START RECORDS TO USE
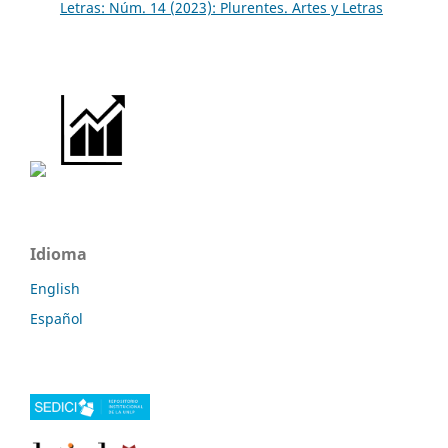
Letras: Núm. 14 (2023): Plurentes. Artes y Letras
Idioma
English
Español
END RECORDS TO USE
START RECORDS TO USE
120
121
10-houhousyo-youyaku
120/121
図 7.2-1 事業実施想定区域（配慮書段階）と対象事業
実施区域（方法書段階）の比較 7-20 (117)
END RECORDS TO USE
ABOUT THIS EXERCISE
All that is wanted is the stretch of lines above from the one containing "10-houhousyo-youyaku" through the one containing "実施区域（方法書段階）の比較 7-20 (117)", duplicated exactly.

PROBLEM SOLUTION
10-houhousyo-youyaku
120/121
図 7.2-1 事業実施想定区域（配慮書段階）と対象事業
実施区域（方法書段階）の比較 7-20 (117)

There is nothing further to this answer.